AI shapes our industry: But You Remain Liable

In hindsight, Deep Blue’s 1997 victory over the then chess world champion, Garry Kasparov, could be downplayed to sheer computational force. Today, you can buy a chess engine for your laptop that not only would have beaten IBM’s machine back then but can beat any human chess player (world champion or not), a million and one times over.

Human-machine interaction

Innovation and advancements in Artificial Intelligence (AI) have come such a long way, that experts are predicting technologies like Large Language Models (LLMs), Artificial Neural Networks (ANNs) and Machine Learning (ML) will entirely rewire our understanding of what it means to be human.

We are moving into a world of human and machine hybrids. There are things only humans can do, and that is to lead, empathise, create, and judge. There are some things machines are better at, such as transacting, iterating, predicting, and adapting. In between, there is a landscape of human-machine interaction, where AI gives humans superpowers.
For example, MIT recently developed a machine learning algorithm called FrameDiff: the AI is trained to imagine new protein structures that may be used in the future to correct cancer-causing DNA errors, among manifold other bio-engineering applications like gene therapy and vaccine development. And it’s still early days.

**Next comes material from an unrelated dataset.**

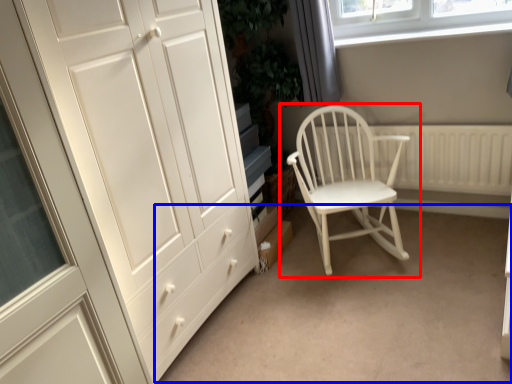 Question: Which object appears farthest to the camera in this image, chair (highlighted by a red box) or plain (highlighted by a blue box)?

Choices:
 (A) chair
 (B) plain

Answer: (A) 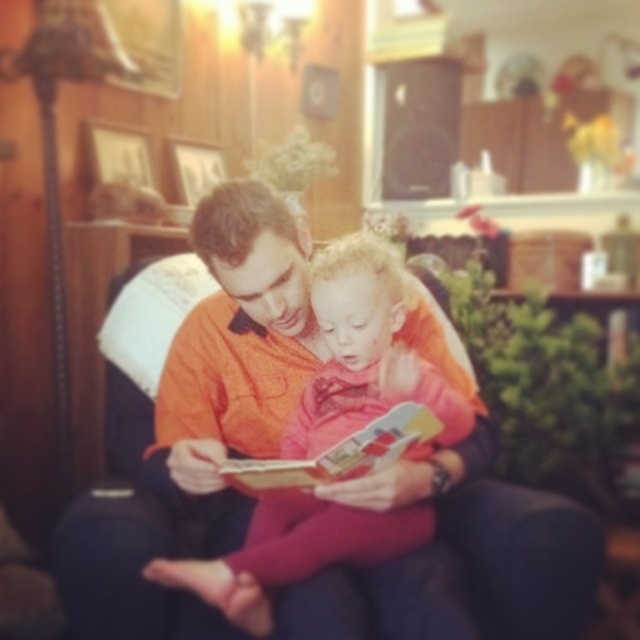 You are a designer trying to place a new decorative item in the living room. The pink fabric at center is marked by point (340,560). If you want to place the new item 0.2 units to the right of this point, what coordinate would that be?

Auto correct on a different scale

AI is programmed to see patterns that humans cannot – it imitates thinking and learning. ChatGPT, for example, is a simulation of human speech and language: it auto-corrects on a completely different scale – it looks human but it’s not human. It looks like it has knowledge, but it doesn’t have knowledge.

Much of the mainstream gobbledygook is demystified and the hype is reined in by understanding what the technology is, what it can and cannot do. I’ve heard it said that ChatGPT excels at being a second-year university intern – a know-it-all pretending to have all the answers. Be that as it may, its applications are not to be downplayed – several studies have pointed to an increase in worker productivity resulting from the intelligent use of LLMs in run-of-the-mill jobs like customer support.

AI regulation

Regulation-wise the Financial Sector Conduct Authority (FSCA) is unlikely to put up the guardrails or reel it in on AI-integrated insurers and brokers. Instead of asking “How do we regulate AI?”, it is put forward that the regulator must focus its attention on the risks and benefits of the technologies and determine whether additional clarification of existing regulation is needed. In the words of the UK regulator, “While the FCA does not regulate technology, we do regulate the effect on – and use of – tech in financial services.”

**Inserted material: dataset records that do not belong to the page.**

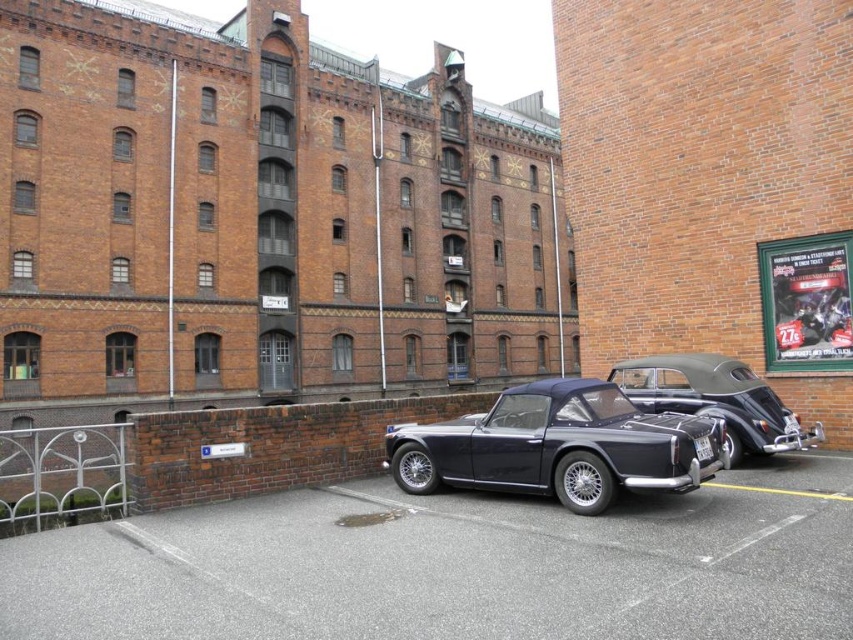 Consider the image. Can you confirm if black asphalt parking lot at center is positioned above shiny black convertible at center?

No, black asphalt parking lot at center is not above shiny black convertible at center.

Which is in front, point (293, 561) or point (646, 388)?

Positioned in front is point (293, 561).

Does point (251, 612) lie behind point (694, 387)?

No, it is in front of (694, 387).

Locate an element on the screen. black asphalt parking lot at center is located at coordinates (454, 564).

Between satin black convertible at center and shiny black convertible at center, which one appears on the left side from the viewer's perspective?

satin black convertible at center is more to the left.

Between point (553, 404) and point (712, 400), which one is positioned in front?

Point (553, 404)

The height and width of the screenshot is (640, 853). In order to click on satin black convertible at center in this screenshot , I will do `click(560, 445)`.

Can you confirm if black asphalt parking lot at center is positioned to the left of satin black convertible at center?

Yes, black asphalt parking lot at center is to the left of satin black convertible at center.

Does black asphalt parking lot at center appear on the right side of satin black convertible at center?

In fact, black asphalt parking lot at center is to the left of satin black convertible at center.

Does point (376, 566) lie behind point (634, 419)?

No, (376, 566) is in front of (634, 419).

Identify the location of black asphalt parking lot at center. The width and height of the screenshot is (853, 640). (454, 564).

The FSCA must maintain its outcomes-based approach, and remain confident customers are being treated fairly throughout the product life cycle – and, so, they have an interest in the safe and responsible adoption of AI in financial services to ensure market integrity.

In their policy paper on AI Regulation, the FCA in the UK and the Bank of England outlined a few ubiquitous concerns: firstly, how do we ensure the application of Treating Customers Fairly (TCF) principles where AI-driven decision-making is central to an insurer’s operating model? Importantly, AI doesn’t make decisions, humans do – machines can only inform decision-making. Secondly, who is accountable if things go wrong? The consensus is that the financial intermediary is entirely liable for any advice given, whether AI-generated or not. Your clients will always be human, so, act accordingly.

You now have access to technologies that brokers and insurers twenty years ago could not have imagined, but so do your competitors. Those who do not embrace human-machine hybridisation will be left in the lurch. My generation always said, “Google it,” tomorrow’s will say “Ask GPT-6.”